In Lupe Valdez, Greg Abbott Got the Candidate He Wanted

Abbott will spend lavishly to turn Valdez into a proxy for every other Democrat up and down the ballot.


Above: Lupe Valdez speaks during the final day of the Democratic National Convention in Philadelphia in 2016.

Greg Abbott got the candidate he wanted after all. In the runoff to decide who will face Governor Abbott and his obscene stack of cash in November, deeply flawed candidate Lupe Valdez squeaked by the deeply flawed Andrew White. As soon as the race was called, Dave Carney, one of Abbott’s political handlers, went giddy on Twitter (“Are there mercy rules in political campaigns?”) Meanwhile, Abbott released an attack ad on Valdez called “Wrong for Texas.” (She wants to raise taxes, etc etc.) I’m sure the Abbott campaign used some of its $41 million in cash on hand to prep an ad for White, just in case. But it’s been obvious for months that Abbott was salivating to run against the former Dallas County sheriff, with her propensity for word salads. (Or what she’s termed “people language.”)
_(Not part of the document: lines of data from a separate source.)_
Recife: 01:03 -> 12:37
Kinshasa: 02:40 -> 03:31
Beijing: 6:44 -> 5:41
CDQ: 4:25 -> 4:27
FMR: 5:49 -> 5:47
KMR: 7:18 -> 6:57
There’s little doubt that either Valdez or White would face long odds against Abbott. But Valdez offers a particularly juicy foil for the Texas GOP. She’ll be tarred as the bumbling face of “sanctuary cities” and an abortion enthusiast (she said “abortion is health care” during the recent debate with White). Abbott will spend lavishly to turn Valdez into a proxy for every other Democrat up and down the ballot. Watch closely how Abbott will dogwhistle about a Latina who is pro-open borders or whatever. It’s a fear-based script that will surely be used in the suburbs that are battlegrounds for the four or five contested congressional districts and the half-dozen or state House seats.
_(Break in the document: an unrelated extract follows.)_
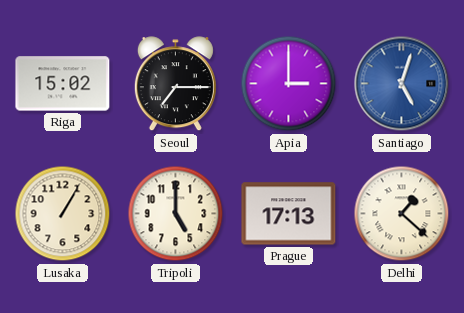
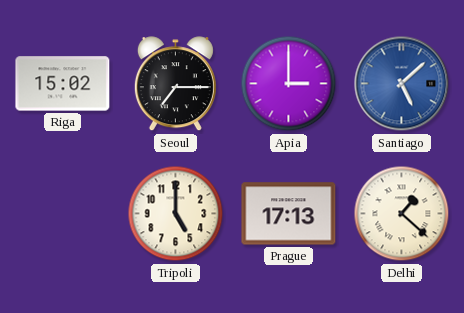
Santiago: 5:03 -> 5:08
Lusaka: 1:05 -> none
Valdez has some work to do with the Democratic base. She inexplicably alienated a leading Latino group and lost an endorsement from a Houston LGBT organization, and some local Democratic leaders waited until the last minute to endorse her. Wendy Davis set a new low for a Texas Democrat, losing the governor’s race by 20 points in 2014. Valdez can’t do worse than that, right?